Tribunal Administratif de Toulouse — Décision N° TA31-2502918

mercredi 18 février 2026

JuridictionTribunal Administratif de Toulouse
SectionTribunal Administratif de Toulouse
N° DossierTA31-2502918
TypeDécision
RecoursExcès de pouvoir
PublicationC
Formation1ère Chambre
Avocat requérantNACIRI

Résumé IA

Le Tribunal Administratif de Toulouse a rejeté la requête de M. A..., ressortissant pakistanais, contestant l'arrêté préfectoral du 3 avril 2025 lui faisant obligation de quitter le territoire français. Le tribunal a jugé que l'arrêté était suffisamment motivé et que le préfet avait procédé à un examen particulier de sa situation. Il a également estimé que la décision ne méconnaissait pas l'article 8 de la Convention européenne des droits de l'homme, les liens personnels et familiaux de l'intéressé en France n'étant pas suffisamment anciens, intenses et stables. La solution retenue est le rejet de l'ensemble des conclusions de la requête.

Texte intégral

Vu la procédure suivante :

Par une requête enregistrée le 24 avril 2025, M. C... A..., représenté par Me Naciri, demande au tribunal :

1°) de l’admettre au bénéfice de l’aide juridictionnelle provisoire ;

2°) d’annuler l'arrêté du 3 avril 2025 par lequel le préfet de la Haute-Garonne lui a fait obligation de quitter le territoire français dans un délai de trente jours, a fixé le pays de renvoi et lui a fait interdiction de retour pour une durée d'un an ;

3°) d’enjoindre au préfet de la Haute-Garonne de lui délivrer le titre de séjour sollicité, ou à défaut de réexaminer sa situation, dans le délai de quinze jours suivant la notification du jugement à intervenir, sous astreinte de 100 euros par jour de retard et de lui remettre dans l’attente, dès la notification du jugement à intervenir, une autorisation provisoire de séjour ;

4°) de mettre à la charge de l’Etat une somme de 2 000 euros à verser à son conseil en application des dispositions combinées des articles L. 761-1 du code de justice administrative et 37 de la loi du 10 juillet 1991 ou, à défaut d’admission à l’aide juridictionnelle, à lui verser en application des seules dispositions de l’article L. 761-1 du code de justice administrative.



Il soutient que :

L'ensemble des décisions attaquées sont insuffisamment motivées.

La décision portant obligation de quitter le territoire français :
- est entachée d'un défaut d'examen de sa situation et méconnaît l’article L. 613-1 alinéa 1 du code de l’entrée et du séjour des étrangers et du droit d’asile ;
- méconnaît les stipulations de l'article 8 de la convention européenne de sauvegarde des droits de l'homme et des libertés fondamentales.

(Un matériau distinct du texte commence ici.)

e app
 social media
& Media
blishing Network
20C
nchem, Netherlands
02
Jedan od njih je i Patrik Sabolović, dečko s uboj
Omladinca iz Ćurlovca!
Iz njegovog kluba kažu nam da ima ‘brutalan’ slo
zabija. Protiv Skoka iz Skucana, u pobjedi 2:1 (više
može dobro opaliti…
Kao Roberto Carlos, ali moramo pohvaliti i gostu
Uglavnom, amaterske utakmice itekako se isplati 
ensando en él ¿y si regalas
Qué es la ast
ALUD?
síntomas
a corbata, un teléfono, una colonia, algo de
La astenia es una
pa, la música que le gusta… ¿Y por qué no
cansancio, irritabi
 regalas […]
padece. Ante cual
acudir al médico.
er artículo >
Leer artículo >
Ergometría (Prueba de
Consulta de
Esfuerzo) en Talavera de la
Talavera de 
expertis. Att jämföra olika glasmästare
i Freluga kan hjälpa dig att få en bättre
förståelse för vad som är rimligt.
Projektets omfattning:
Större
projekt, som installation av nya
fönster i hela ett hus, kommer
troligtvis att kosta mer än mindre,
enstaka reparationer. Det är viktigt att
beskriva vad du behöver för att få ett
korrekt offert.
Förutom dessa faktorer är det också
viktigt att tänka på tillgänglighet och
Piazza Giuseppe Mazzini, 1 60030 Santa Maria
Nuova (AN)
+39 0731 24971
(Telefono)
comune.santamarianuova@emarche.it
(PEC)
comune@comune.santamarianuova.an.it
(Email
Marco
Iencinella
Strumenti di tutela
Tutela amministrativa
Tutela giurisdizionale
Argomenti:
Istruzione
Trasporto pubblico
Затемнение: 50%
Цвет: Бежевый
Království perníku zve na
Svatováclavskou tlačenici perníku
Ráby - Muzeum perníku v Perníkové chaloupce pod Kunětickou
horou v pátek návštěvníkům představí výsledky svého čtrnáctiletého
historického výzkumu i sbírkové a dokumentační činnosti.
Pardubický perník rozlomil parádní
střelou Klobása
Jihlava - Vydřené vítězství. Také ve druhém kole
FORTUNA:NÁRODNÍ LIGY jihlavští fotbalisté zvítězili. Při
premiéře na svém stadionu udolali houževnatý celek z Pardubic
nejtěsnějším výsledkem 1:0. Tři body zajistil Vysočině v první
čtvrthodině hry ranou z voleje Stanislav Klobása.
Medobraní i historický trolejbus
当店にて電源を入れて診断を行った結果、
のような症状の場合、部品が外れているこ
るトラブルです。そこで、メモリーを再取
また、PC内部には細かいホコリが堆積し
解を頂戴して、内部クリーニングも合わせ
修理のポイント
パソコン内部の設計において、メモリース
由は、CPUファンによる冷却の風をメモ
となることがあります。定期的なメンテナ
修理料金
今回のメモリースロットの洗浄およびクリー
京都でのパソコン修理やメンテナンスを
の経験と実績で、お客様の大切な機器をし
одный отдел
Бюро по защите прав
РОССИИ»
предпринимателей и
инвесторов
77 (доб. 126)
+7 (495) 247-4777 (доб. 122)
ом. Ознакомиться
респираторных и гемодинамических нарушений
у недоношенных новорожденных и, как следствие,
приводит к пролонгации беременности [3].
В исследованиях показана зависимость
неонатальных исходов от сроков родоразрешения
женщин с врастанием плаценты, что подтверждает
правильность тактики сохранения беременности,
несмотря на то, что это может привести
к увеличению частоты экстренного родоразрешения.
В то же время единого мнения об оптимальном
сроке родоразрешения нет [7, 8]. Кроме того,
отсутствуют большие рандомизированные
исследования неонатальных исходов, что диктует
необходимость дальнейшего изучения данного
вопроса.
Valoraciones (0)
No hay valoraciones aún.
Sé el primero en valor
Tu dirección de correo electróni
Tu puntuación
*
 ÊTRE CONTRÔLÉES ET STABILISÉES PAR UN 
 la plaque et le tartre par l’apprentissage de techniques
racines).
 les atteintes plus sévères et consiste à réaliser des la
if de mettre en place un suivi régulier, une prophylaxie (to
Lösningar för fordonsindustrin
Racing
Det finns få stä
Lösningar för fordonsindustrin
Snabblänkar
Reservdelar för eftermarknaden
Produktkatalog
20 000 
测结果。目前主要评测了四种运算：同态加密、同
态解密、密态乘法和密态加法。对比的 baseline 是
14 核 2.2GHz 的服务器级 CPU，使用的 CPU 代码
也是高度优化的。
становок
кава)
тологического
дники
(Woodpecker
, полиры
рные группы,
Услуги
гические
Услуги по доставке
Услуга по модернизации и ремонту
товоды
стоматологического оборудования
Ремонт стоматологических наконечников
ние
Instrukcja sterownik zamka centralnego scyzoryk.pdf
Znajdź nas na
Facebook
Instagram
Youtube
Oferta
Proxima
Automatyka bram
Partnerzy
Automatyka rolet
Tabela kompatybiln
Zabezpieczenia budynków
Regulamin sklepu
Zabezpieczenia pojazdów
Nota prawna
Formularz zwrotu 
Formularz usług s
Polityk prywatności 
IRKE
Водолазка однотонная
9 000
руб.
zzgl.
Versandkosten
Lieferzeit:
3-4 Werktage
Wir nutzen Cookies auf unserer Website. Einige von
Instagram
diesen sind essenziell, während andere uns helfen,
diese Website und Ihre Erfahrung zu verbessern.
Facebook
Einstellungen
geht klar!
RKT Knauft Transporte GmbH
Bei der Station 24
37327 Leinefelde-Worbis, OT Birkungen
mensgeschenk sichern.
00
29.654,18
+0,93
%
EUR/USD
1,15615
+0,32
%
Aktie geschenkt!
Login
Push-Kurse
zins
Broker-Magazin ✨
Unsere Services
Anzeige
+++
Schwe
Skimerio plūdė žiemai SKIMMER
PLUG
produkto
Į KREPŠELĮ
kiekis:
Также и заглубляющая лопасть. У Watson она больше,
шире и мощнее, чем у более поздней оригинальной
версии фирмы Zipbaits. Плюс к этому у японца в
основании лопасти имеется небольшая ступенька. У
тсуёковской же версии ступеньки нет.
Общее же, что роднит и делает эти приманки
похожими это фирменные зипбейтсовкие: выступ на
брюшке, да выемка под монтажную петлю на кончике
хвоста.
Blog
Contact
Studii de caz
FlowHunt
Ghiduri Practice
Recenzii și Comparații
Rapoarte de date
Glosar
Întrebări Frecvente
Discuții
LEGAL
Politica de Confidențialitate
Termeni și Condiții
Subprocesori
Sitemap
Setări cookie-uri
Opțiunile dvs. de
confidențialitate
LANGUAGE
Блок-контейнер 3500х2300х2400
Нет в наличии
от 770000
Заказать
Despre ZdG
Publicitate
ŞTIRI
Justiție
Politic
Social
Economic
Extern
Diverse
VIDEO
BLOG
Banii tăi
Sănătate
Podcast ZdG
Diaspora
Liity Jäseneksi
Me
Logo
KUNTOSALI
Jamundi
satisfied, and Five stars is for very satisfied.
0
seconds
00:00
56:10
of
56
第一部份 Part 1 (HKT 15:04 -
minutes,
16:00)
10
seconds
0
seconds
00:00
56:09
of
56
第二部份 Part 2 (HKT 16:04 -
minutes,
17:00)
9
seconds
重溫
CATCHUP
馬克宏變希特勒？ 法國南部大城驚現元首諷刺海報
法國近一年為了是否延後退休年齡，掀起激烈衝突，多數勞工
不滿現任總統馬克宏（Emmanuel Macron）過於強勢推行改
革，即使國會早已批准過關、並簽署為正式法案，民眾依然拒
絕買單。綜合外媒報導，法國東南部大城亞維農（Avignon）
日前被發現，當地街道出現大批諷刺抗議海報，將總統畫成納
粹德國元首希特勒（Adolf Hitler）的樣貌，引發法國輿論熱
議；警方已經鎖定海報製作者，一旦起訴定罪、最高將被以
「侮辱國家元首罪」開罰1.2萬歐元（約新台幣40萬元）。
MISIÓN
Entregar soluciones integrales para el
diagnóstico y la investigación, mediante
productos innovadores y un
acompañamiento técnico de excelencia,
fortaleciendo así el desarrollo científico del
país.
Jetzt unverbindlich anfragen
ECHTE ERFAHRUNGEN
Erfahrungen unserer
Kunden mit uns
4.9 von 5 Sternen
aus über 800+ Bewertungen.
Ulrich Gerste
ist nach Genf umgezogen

La décision fixant le pays de renvoi :
- est dépourvue de base légale en raison de l'illégalité de l'obligation de quitter le territoire français ;
- est entaché d'erreur manifeste d'appréciation de sa situation personnelle ;
- méconnaît les stipulations de l'article 3 de la convention européenne de sauvegarde des droits de l'homme et des libertés fondamentales ;
- le préfet s'est cru à tort en situation de compétence liée.

La décision portant interdiction de retour sur le territoire français :
- est dépourvue de base légale en raison de l'illégalité de l'obligation de quitter le territoire français ;
- est entachée d'erreur manifeste d'appréciation de sa situation personnelle ;
- méconnaît les stipulations de l'article 8 de la convention européenne de sauvegarde des droits de l'homme et des libertés fondamentales.

Par un mémoire en défense enregistré le 15 septembre 2025, le préfet de la Haute-Garonne conclut au rejet de la requête.

Il fait valoir qu'aucun des moyens invoqués n'est fondé.


M. A... a été admis au bénéfice de l’aide juridictionnelle totale par une décision du 1er octobre 2025.

Vu les autres pièces du dossier.

Vu :
- la convention européenne de sauvegarde des droits de l'homme et des libertés fondamentales ;
- le code de l'entrée et du séjour des étrangers et du droit d'asile ;
- la loi n° 91-647 du 10 juillet 1991 relative à l'aide juridique ;
- le code de justice administrative.

La présidente de la formation de jugement a dispensé le rapporteur public, sur sa proposition, de prononcer des conclusions à l’audience.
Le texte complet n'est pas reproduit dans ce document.